A blanket gate, though, would turn away the very people the project most wants: contributors who already understand the problem domain. So instead of a hard wall the policy offers a trust-based shortcut. If someone is visibly active in the fediverse or in related F/OSS work, their familiarity is already evident, and insisting on a preparatory issue would add friction without adding signal. This exception is deliberately worded as an invitation rather than a credential check, because forcing people to prove themselves would reintroduce the gatekeeping tone we want to avoid, and because whether a given presence is convincing is ultimately a maintainer's judgment call, not a checklist.
The policy also states plainly that a non-conforming PR may be closed without further comment. This is intentional, not careless: the scarce resource being protected is maintainer attention, and writing a bespoke explanation for every slop PR would reintroduce exactly the cost the policy exists to remove. Stating the rule up front is what makes a silent close fair, since anyone who has read the section has already received the explanation a comment would have given. The same paragraph still invites the contributor to reopen once they qualify, so the door stays open.
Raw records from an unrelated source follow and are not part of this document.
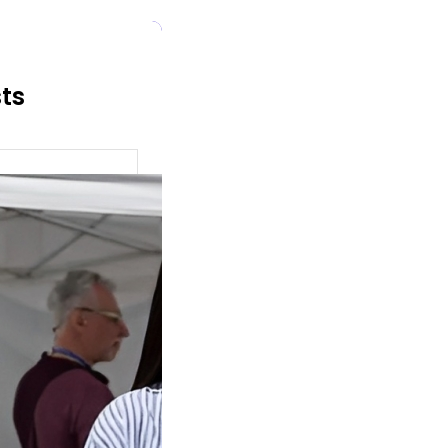
sts
ok Buat
an, Gimana
eginya ?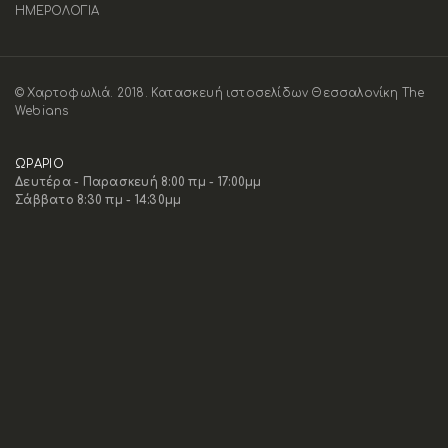
ΗΜΕΡΟΛΟΓΙΑ
© Χαρτοφωλιά. 2018.
Κατασκευή ιστοσελίδων Θεσσαλονίκη The
Webians
ΩΡΑΡΙΟ
Δευτέρα - Παρασκευή 8:00 πμ - 17:00μμ
Σάββατο 8:30 πμ - 14:30μμ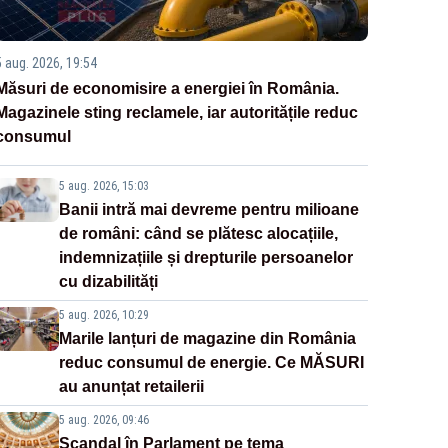
5 aug. 2026, 19:54
Măsuri de economisire a energiei în România.
Magazinele sting reclamele, iar autoritățile reduc
consumul
5 aug. 2026, 15:03
Banii intră mai devreme pentru milioane
de români: când se plătesc alocațiile,
indemnizațiile și drepturile persoanelor
cu dizabilități
5 aug. 2026, 10:29
Marile lanțuri de magazine din România
reduc consumul de energie. Ce MĂSURI
au anunțat retailerii
5 aug. 2026, 09:46
Scandal în Parlament pe tema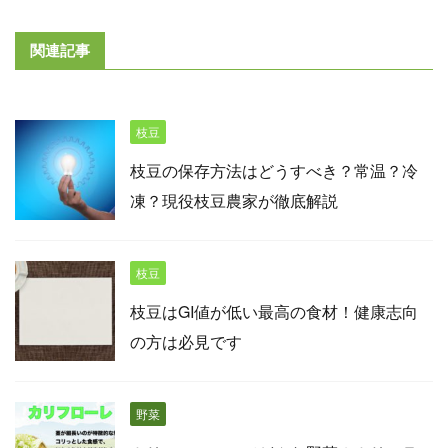
関連記事
枝豆
枝豆の保存方法はどうすべき？常温？冷
凍？現役枝豆農家が徹底解説
枝豆
枝豆はGI値が低い最高の食材！健康志向
の方は必見です
野菜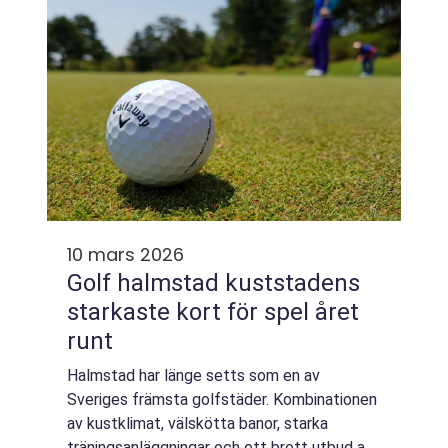
10 mars 2026
Golf halmstad kuststadens
starkaste kort för spel året
runt
Halmstad har länge setts som en av
Sveriges främsta golfstäder. Kombinationen
av kustklimat, välskötta banor, starka
träningsanläggningar och ett brett utbud av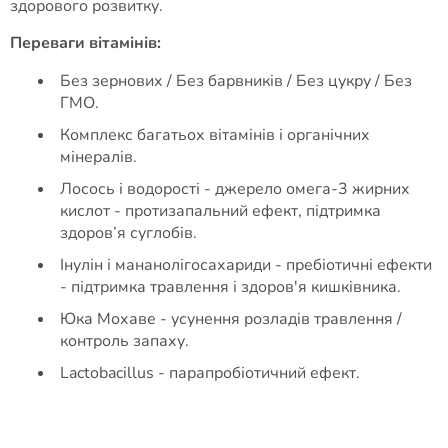
здорового розвитку.
Переваги вітамінів:
Без зернових / Без барвників / Без цукру / Без
ГМО.
Комплекс багатьох вітамінів і органічних
мінералів.
Лосось і водорості - джерело омега-3 жирних
кислот - протизапальний ефект, підтримка
здоров’я суглобів.
Інулін і мананолігосахариди - пребіотичні ефекти
- підтримка травлення і здоров'я кишківника.
Юка Мохаве - усунення розладів травлення /
контроль запаху.
Lactobacillus - парапробіотичний ефект.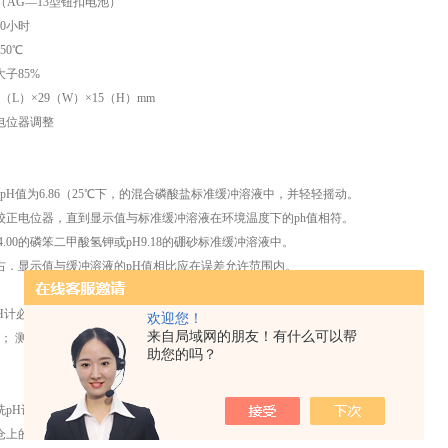
V（AG—13型钮扣电池）
00小时
50℃
子85%
（L）×29（W）×15（H）mm
电位器调整
入pH值为6.86（25℃下，的混合磷酸盐标准缓冲溶液中，并轻轻摇动。
校正电位器，直到显示值与标准缓冲溶液在环境温度下的ph值相符。
4.00的磷笨二甲酸氢钾或pH9.18的硼砂标准缓冲溶液中。
右．显示值与缓冲溶液的pH值相比应在误差允许范围内。
H计必须重新校准： 校准后已使用（或放置）很长时间；
欢迎您！
来自局域网的朋友！有什么可以帮
； 测量精度要求比较高。
助您的吗？
洗pH计的电极．并用滤纸将电极擦干。
仓上的开关。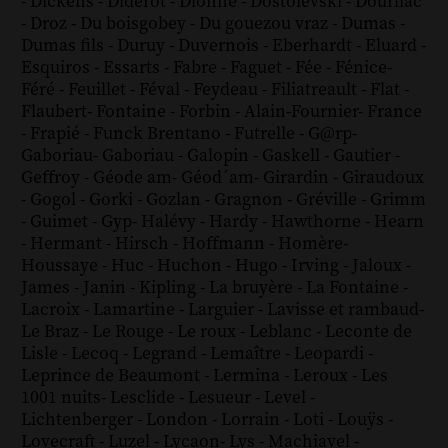
-
Dickens
-
Diderot
-
Dionne
-
Dostoïevski
-
Dourliac
-
Droz
-
Du boisgobey
-
Du gouezou vraz
-
Dumas
-
Dumas fils
-
Duruy
-
Duvernois
-
Eberhardt
-
Eluard
-
Esquiros
-
Essarts
-
Fabre
-
Faguet
-
Fée
-
Fénice
-
Féré
-
Feuillet
-
Féval
-
Feydeau
-
Filiatreault
-
Flat
-
Flaubert
-
Fontaine
-
Forbin
-
Alain-Fournier
-
France
-
Frapié
-
Funck Brentano
-
Futrelle
-
G@rp
-
Gaboriau
-
Gaboriau
-
Galopin
-
Gaskell
-
Gautier
-
Geffroy
-
Géode am
-
Géod´am
-
Girardin
-
Giraudoux
-
Gogol
-
Gorki
-
Gozlan
-
Gragnon
-
Gréville
-
Grimm
-
Guimet
-
Gyp
-
Halévy
-
Hardy
-
Hawthorne
-
Hearn
-
Hermant
-
Hirsch
-
Hoffmann
-
Homère
-
Houssaye
-
Huc
-
Huchon
-
Hugo
-
Irving
-
Jaloux
-
James
-
Janin
-
Kipling
-
La bruyère
-
La Fontaine
-
Lacroix
-
Lamartine
-
Larguier
-
Lavisse et rambaud
-
Le Braz
-
Le Rouge
-
Le roux
-
Leblanc
-
Leconte de
Lisle
-
Lecoq
-
Legrand
-
Lemaître
-
Leopardi
-
Leprince de Beaumont
-
Lermina
-
Leroux
-
Les
1001 nuits
-
Lesclide
-
Lesueur
-
Level
-
Lichtenberger
-
London
-
Lorrain
-
Loti
-
Louÿs
-
Lovecraft
-
Luzel
-
Lycaon
-
Lys
-
Machiavel
-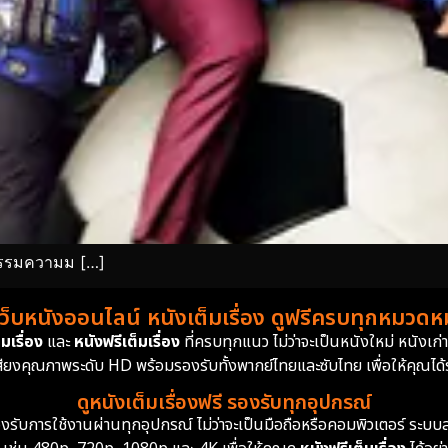
หกรรมความม […]
เว็บหนังออนไลน์ หนังเต็มเรื่อง ดูฟรีครบทุกหมวดหมู
มเรื่อง
และ
หนังฟรีเต็มเรื่อง
ที่ครบทุกแนว ไม่ว่าจะเป็นหนังใหม่ หนังเก
สียงคุณภาพระดับ HD พร้อมรองรับทั้งพากย์ไทยและซับไทย เพื่อให้คุณได้รั
ดูหนังเต็มเรื่องฟรี รองรับทุกอุปกรณ์
ย รองรับการใช้งานผ่านทุกอุปกรณ์ ไม่ว่าจะเป็นมือถือหรือคอมพิวเตอร์ ร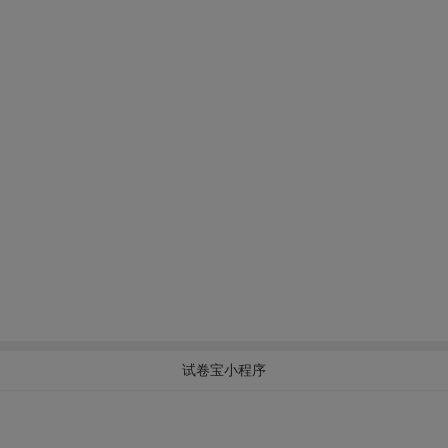
试卷宝小程序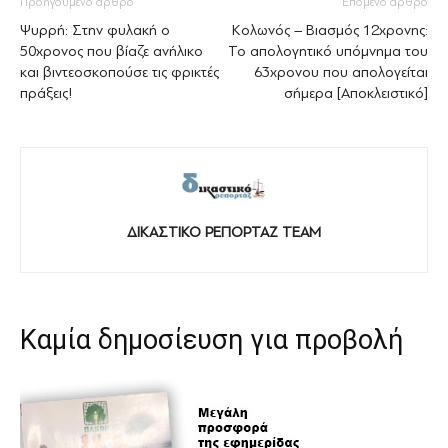
Προηγούμενο άρθρο
Επόμενο άρθρο
Ψυρρή: Στην φυλακή ο
Κολωνός – Βιασμός 12χρονης:
50χρονος που βίαζε ανήλικο
Το απολογητικό υπόμνημα του
και βιντεοσκοπούσε τις φρικτές
63χρονου που απολογείται
πράξεις!
σήμερα [Αποκλειστικό]
ΔΙΚΑΣΤΙΚΟ ΡΕΠΟΡΤΑΖ TEAM
Καμία δημοσίευση για προβολή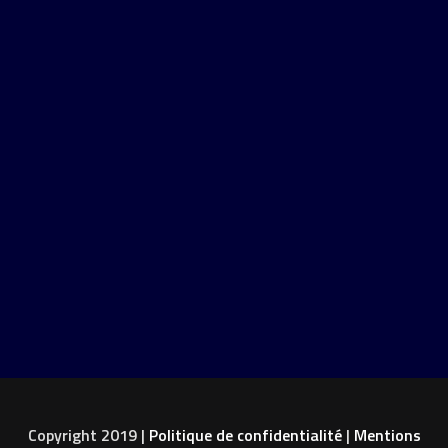
Copyright 2019 |
Politique de confidentialité
|
Mentions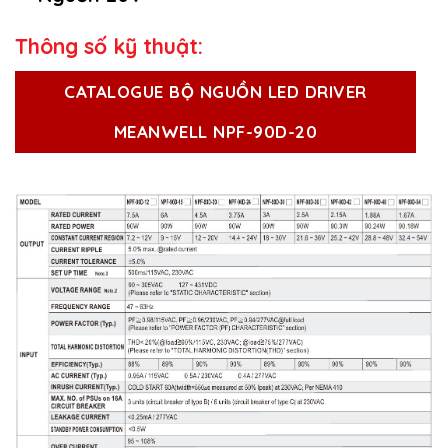
Thông số kỹ thuật:
CATALOGUE BỘ NGUỒN LED DRIVER
MEANWELL NPF-90D-20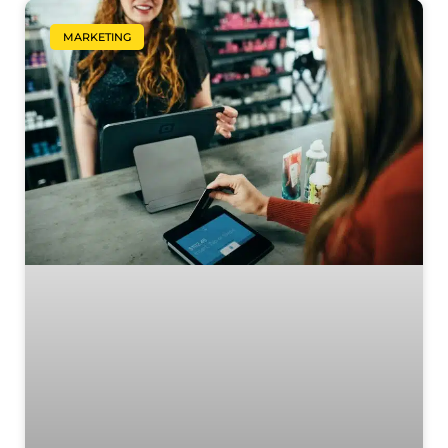
MARKETING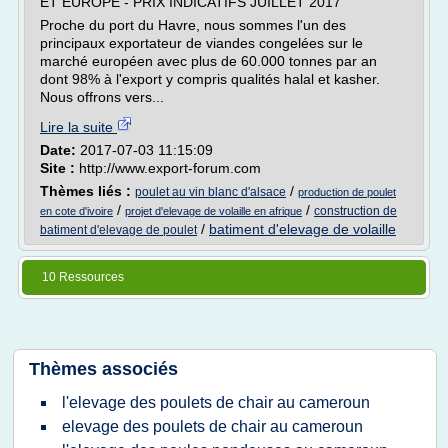
ET EUROPE - PRIX INDICATIFS JUILLET 2017
Proche du port du Havre, nous sommes l'un des
principaux exportateur de viandes congelées sur le
marché européen avec plus de 60.000 tonnes par an
dont 98% à l'export y compris qualités halal et kasher.
Nous offrons vers...
Lire la suite
Date:
2017-07-03 11:15:09
Site :
http://www.export-forum.com
Thèmes liés :
/
poulet au vin blanc d'alsace
production de poulet
/
/
construction de
en cote d'ivoire
projet d'elevage de volaille en afrique
/
batiment d'elevage de volaille
batiment d'elevage de poulet
10 Ressources
Thèmes associés
l'elevage des poulets de chair au cameroun
elevage des poulets de chair au cameroun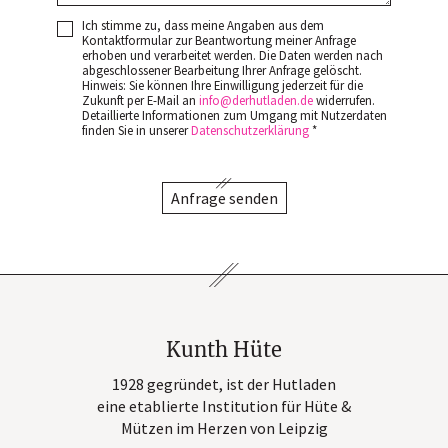
Ich stimme zu, dass meine Angaben aus dem
Kontaktformular zur Beantwortung meiner Anfrage
erhoben und verarbeitet werden. Die Daten werden nach
abgeschlossener Bearbeitung Ihrer Anfrage gelöscht.
Hinweis: Sie können Ihre Einwilligung jederzeit für die
Zukunft per E-Mail an
info
derhutladen
de
widerrufen.
Detaillierte Informationen zum Umgang mit Nutzerdaten
finden Sie in unserer
Datenschutzerklärung
*
Anfrage senden
Kunth Hüte
1928 gegründet, ist der Hutladen
eine etablierte Institution für Hüte &
Mützen im Herzen von Leipzig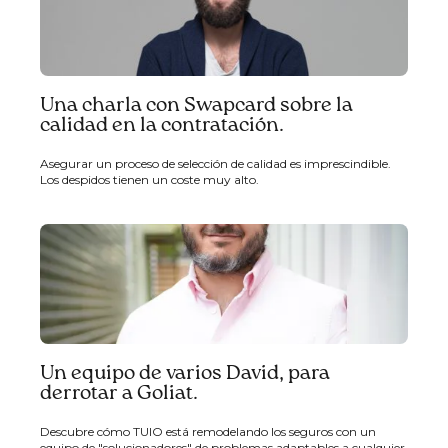
Una charla con Swapcard sobre la
calidad en la contratación.
Asegurar un proceso de selección de calidad es imprescindible.
Los despidos tienen un coste muy alto.
Un equipo de varios David, para
derrotar a Goliat.
Descubre cómo TUIO está remodelando los seguros con un
equipo de "solucionadores" de problemas adaptables a cualquier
Finally, because much of this traffic now arrives through coding agents acting on a contributor's behalf, the rule is placed where those agents will actually read it. AGENTS.md (and its CLAUDE.md symlink) gains a short, high-priority note pointing at the new section, so an agent is told to satisfy the gate before it opens a PR. Addressing the problem at its most common source is more effective than catching it only at review time.
How
The guidance lives in a single new First contributions section near the top of CONTRIBUTING.md, so a newcomer meets it before the bug-report and feature-request instructions rather than after them. It is framed throughout as how to make your first contribution land, echoing the welcoming tone of AI_POLICY.md, instead of as a list of prohibitions. The existing carve-out for typo and documentation fixes is preserved, so the lowest-risk, highest-goodwill contributions stay frictionless. The section links to AI_POLICY.md rather than restating it, keeping the accepted-issue requirement defined in one place.